Required work | All lines holding the word "boxes" should be located in the records and copied.

Document understanding data:
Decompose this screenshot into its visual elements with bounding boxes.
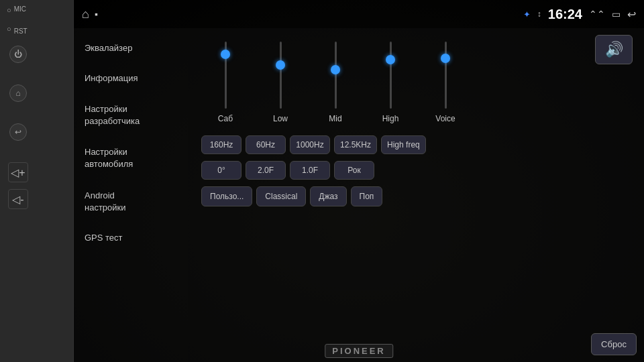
phase-buttons-row: 0° 2.0F 1.0F Рок — [201, 161, 570, 180]
sliders-row: Саб Low Mid — [201, 39, 570, 129]
preset-buttons-row: Пользо... Classical Джаз Поп — [201, 186, 570, 206]
left-physical-panel: ○ MIC ○ RST ⏻ ⌂ ↩ ◁+ ◁- — [0, 0, 74, 362]
preset-btn-classical[interactable]: Classical — [256, 186, 306, 206]
status-bar-left: ⌂ ▪ — [82, 7, 98, 21]
square-nav-icon[interactable]: ▪ — [95, 9, 98, 19]
back-nav-icon[interactable]: ↩ — [627, 8, 636, 21]
freq-btn-highfreq[interactable]: High freq — [381, 135, 426, 154]
preset-btn-jazz[interactable]: Джаз — [310, 186, 346, 206]
slider-sab[interactable]: Саб — [201, 42, 250, 123]
menu-item-dev-settings[interactable]: Настройкиразработчика — [74, 94, 188, 137]
phase-btn-0[interactable]: 0° — [201, 161, 241, 180]
freq-buttons-row: 160Hz 60Hz 1000Hz 12.5KHz High freq — [201, 135, 570, 154]
bluetooth-icon: ✦ — [523, 9, 531, 19]
slider-high-label: High — [382, 114, 399, 123]
time-display: 16:24 — [548, 7, 582, 22]
preset-btn-pop[interactable]: Поп — [351, 186, 383, 206]
slider-mid[interactable]: Mid — [311, 42, 360, 123]
preset-btn-user[interactable]: Пользо... — [201, 186, 252, 206]
slider-high[interactable]: High — [366, 42, 415, 123]
slider-voice[interactable]: Voice — [421, 42, 470, 123]
vol-down-button[interactable]: ◁- — [8, 189, 28, 209]
freq-btn-1000hz[interactable]: 1000Hz — [290, 135, 330, 154]
mic-label: MIC — [14, 5, 26, 13]
menu-item-car-settings[interactable]: Настройкиавтомобиля — [74, 137, 188, 180]
pioneer-logo: PIONEER — [325, 344, 393, 358]
home-nav-icon[interactable]: ⌂ — [82, 7, 89, 21]
signal-icon: ↕ — [537, 9, 541, 19]
menu-item-equalizer[interactable]: Эквалайзер — [74, 34, 188, 64]
left-menu: Эквалайзер Информация Настройкиразработч… — [74, 28, 188, 362]
freq-btn-160hz[interactable]: 160Hz — [201, 135, 241, 154]
status-bar: ⌂ ▪ ✦ ↕ 16:24 ⌃⌃ ▭ ↩ — [74, 0, 644, 28]
slider-mid-label: Mid — [329, 114, 341, 123]
slider-low-label: Low — [273, 114, 288, 123]
reset-button[interactable]: Сброс — [591, 333, 637, 355]
menu-item-android-settings[interactable]: Androidнастройки — [74, 180, 188, 223]
sound-waves-icon: 🔊 — [605, 41, 623, 58]
battery-icon: ▭ — [612, 9, 621, 19]
slider-low[interactable]: Low — [256, 42, 305, 123]
menu-item-info[interactable]: Информация — [74, 64, 188, 94]
content-area: Эквалайзер Информация Настройкиразработч… — [74, 28, 644, 362]
menu-item-gps-test[interactable]: GPS тест — [74, 223, 188, 253]
sound-icon-button[interactable]: 🔊 — [595, 35, 633, 64]
power-button[interactable]: ⏻ — [9, 46, 27, 63]
freq-btn-60hz[interactable]: 60Hz — [246, 135, 286, 154]
main-screen: ⌂ ▪ ✦ ↕ 16:24 ⌃⌃ ▭ ↩ Эквалайзер Информац… — [74, 0, 644, 362]
home-button[interactable]: ⌂ — [9, 84, 27, 102]
vol-up-button[interactable]: ◁+ — [8, 162, 28, 182]
rst-label: RST — [14, 27, 28, 35]
freq-btn-125khz[interactable]: 12.5KHz — [334, 135, 377, 154]
slider-voice-label: Voice — [435, 114, 455, 123]
right-panel: 🔊 Сброс — [584, 28, 644, 362]
status-bar-right: ✦ ↕ 16:24 ⌃⌃ ▭ ↩ — [523, 7, 636, 22]
expand-icon[interactable]: ⌃⌃ — [589, 9, 605, 19]
slider-sab-label: Саб — [218, 114, 233, 123]
phase-btn-1f[interactable]: 1.0F — [290, 161, 330, 180]
phase-btn-2f[interactable]: 2.0F — [246, 161, 286, 180]
phase-btn-rock[interactable]: Рок — [334, 161, 374, 180]
back-button[interactable]: ↩ — [9, 123, 27, 141]
eq-panel: Саб Low Mid — [188, 28, 584, 362]
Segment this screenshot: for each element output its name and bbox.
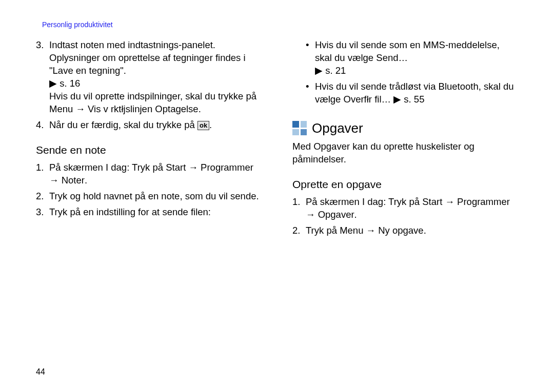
text: Tryk på en indstilling for at sende file… <box>49 207 211 217</box>
list-number: 3. <box>36 39 49 116</box>
list-number: 2. <box>36 190 49 203</box>
list-item: 3. Tryk på en indstilling for at sende f… <box>36 206 262 219</box>
page: Personlig produktivitet 3. Indtast noten… <box>0 0 554 392</box>
text: Oplysninger om oprettelse af tegninger f… <box>49 52 246 76</box>
text: . <box>424 225 426 236</box>
ui-label: Noter <box>62 175 85 185</box>
ui-label: Ny opgave <box>378 225 423 236</box>
list-body: Indtast noten med indtastnings-panelet. … <box>49 39 262 116</box>
text: Hvis du vil oprette indspilninger, skal … <box>49 91 256 101</box>
arrow-icon: → <box>49 175 62 185</box>
ui-label: Start <box>422 196 442 207</box>
subheading: Sende en note <box>36 143 262 157</box>
arrow-icon: → <box>442 196 457 207</box>
text: Tryk på <box>306 225 340 236</box>
text: På skærmen I dag: Tryk på <box>49 162 166 173</box>
list-number: 4. <box>36 119 49 132</box>
list-number: 1. <box>36 161 49 187</box>
text: . <box>354 209 357 220</box>
ui-label: Vis v rktłjslinjen Optagelse <box>88 104 199 114</box>
list-item: 2. Tryk og hold navnet på en note, som d… <box>36 190 262 203</box>
arrow-icon: → <box>306 209 318 220</box>
bullet-item: • Hvis du vil sende trådløst via Bluetoo… <box>292 80 518 106</box>
ui-label: Overfłr fil… <box>344 94 391 105</box>
ui-label: Programmer <box>201 162 253 173</box>
ui-label: Menu <box>49 104 73 114</box>
ui-label: Opgaver <box>318 209 354 220</box>
arrow-icon: → <box>73 104 88 114</box>
list-body: På skærmen I dag: Tryk på Start → Progra… <box>306 196 518 221</box>
xref-page: s. 16 <box>57 78 80 89</box>
xref-page: s. 55 <box>401 94 424 105</box>
windows-squares-icon <box>292 121 307 135</box>
arrow-icon: → <box>186 162 201 173</box>
list-item: 2. Tryk på Menu → Ny opgave. <box>292 224 518 237</box>
list-item: 1. På skærmen I dag: Tryk på Start → Pro… <box>36 161 262 187</box>
list-item: 4. Når du er færdig, skal du trykke på o… <box>36 119 262 132</box>
xref-page: s. 21 <box>323 65 346 76</box>
left-column: 3. Indtast noten med indtastnings-panele… <box>36 37 262 240</box>
ok-icon: ok <box>197 121 209 130</box>
text: Når du er færdig, skal du trykke på <box>49 119 197 130</box>
text: På skærmen I dag: Tryk på <box>306 196 422 207</box>
xref-arrow-icon: ▶ <box>315 65 323 76</box>
list-number: 2. <box>292 224 306 237</box>
text: . <box>85 175 87 185</box>
text: Tryk og hold navnet på en note, som du v… <box>49 191 259 201</box>
list-item: 1. På skærmen I dag: Tryk på Start → Pro… <box>292 196 518 221</box>
ui-label: Programmer <box>457 196 510 207</box>
ui-label: Start <box>166 162 186 173</box>
section-heading-row: Opgaver <box>292 119 518 137</box>
bullet-item: • Hvis du vil sende som en MMS-meddelels… <box>292 39 518 77</box>
xref-arrow-icon: ▶ <box>49 78 57 89</box>
ui-label: Menu <box>340 225 363 236</box>
list-body: Tryk og hold navnet på en note, som du v… <box>49 190 262 203</box>
list-body: Når du er færdig, skal du trykke på ok. <box>49 119 262 132</box>
text: . <box>209 119 212 130</box>
bullet-body: Hvis du vil sende trådløst via Bluetooth… <box>315 80 518 106</box>
subheading: Oprette en opgave <box>292 177 518 192</box>
two-column-layout: 3. Indtast noten med indtastnings-panele… <box>36 37 518 240</box>
section-intro: Med Opgaver kan du oprette huskelister o… <box>292 140 518 166</box>
bullet-icon: • <box>306 39 315 77</box>
section-title: Opgaver <box>312 119 363 137</box>
ui-label: Send… <box>376 52 408 63</box>
list-number: 1. <box>292 196 306 221</box>
list-body: Tryk på en indstilling for at sende file… <box>49 206 262 219</box>
list-number: 3. <box>36 206 49 219</box>
text: . <box>199 104 201 114</box>
list-body: Tryk på Menu → Ny opgave. <box>306 224 518 237</box>
page-number: 44 <box>36 367 45 377</box>
text: Indtast noten med indtastnings-panelet. <box>49 39 215 50</box>
list-item: 3. Indtast noten med indtastnings-panele… <box>36 39 262 116</box>
bullet-body: Hvis du vil sende som en MMS-meddelelse,… <box>315 39 518 77</box>
xref-arrow-icon: ▶ <box>391 94 401 105</box>
bullet-icon: • <box>306 80 315 106</box>
right-column: • Hvis du vil sende som en MMS-meddelels… <box>292 37 518 240</box>
arrow-icon: → <box>363 225 378 236</box>
running-header: Personlig produktivitet <box>42 20 518 29</box>
list-body: På skærmen I dag: Tryk på Start → Progra… <box>49 161 262 187</box>
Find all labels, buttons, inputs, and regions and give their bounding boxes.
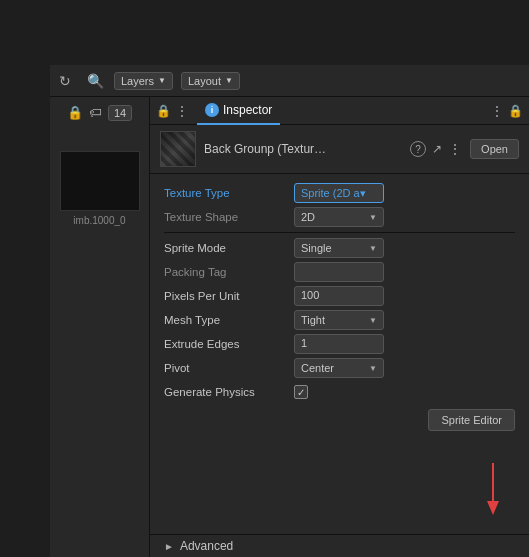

Answer for the task |
Decompose this screenshot into its visual elements with bounding boxes.
Find all labels, buttons, inputs, and regions and give their bounding boxes.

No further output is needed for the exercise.